A conversation with professional audio engineer and fellow musician, Martin Salomonsen (www.martinsalomonsen.wordpress.com)
M. Salomonsen January 25, 2011 at 05:03 #
I really like your approach to music and the way you try to make it flow through you. Having been on the “other side of the glass” performing my music for as long as I can remember, I am first and foremost a musician. Much like yourself, I threw myself into audio engineering, due to me wanting to be self contained. In my training I have been fortunate to work on some large industry standard mixing consoles, like the Neve VR Legend, SSL AWS 900+, Midas Venice, Toft ATB Series, D-Command in a 5.1 setup and D-Control broadcast dubbing theater. These are all fantastic consoles to work on and paired with good monitors like Dynaudio, Genelecs, PMC, ATC and the likes, I have already had a taste of how it is to work on professional level as a Studio Audio Engineer. But not all music needs these industry standard concepts to shine; not all music needs Neumann microphones and valve circuitry. . .
Some times the environment the musician plays their music in, is the key factor in getting a good result . As engineers, I firmly believe that we are there to capture “a recording of the event”, much like they did in the old days of Motown.
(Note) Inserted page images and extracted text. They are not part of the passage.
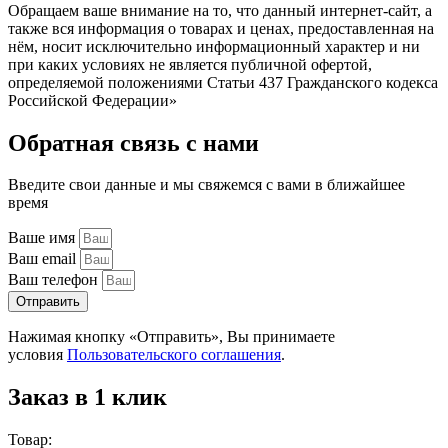
Обращаем ваше внимание на то, что данный интернет-сайт, а
также вся информация о товарах и ценах, предоставленная на
нём, носит исключительно информационный характер и ни
при каких условиях не является публичной офертой,
определяемой положениями Статьи 437 Гражданского кодекса
Российской Федерации»
Обратная связь с нами
Введите свои данные и мы свяжемся с вами в ближайшее
время
Ваше имя
Ваш email
Ваш телефон
Отправить
Нажимая кнопку «Отправить», Вы принимаете
условия
Пользовательского соглашения
.
Заказ в 1 клик
Товар:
The performance was captures first and foremost. The energy had to be there before it got put to tape….
At the moment I am putting together a mobile studio along with a colleague, where we can go to where the music is and record it there… eg. theaters, stages, churches, halls, or even well, bathrooms, where the musician feels good and can perform…
I will be playing music until I draw my last breath – if I am lucky I might sing my way out as I did my way in to this world. The way I approach my audio studies is as a singer, a musician, a storyteller and the in the end as an engineer.
Hope to hear more from you soon, Tim.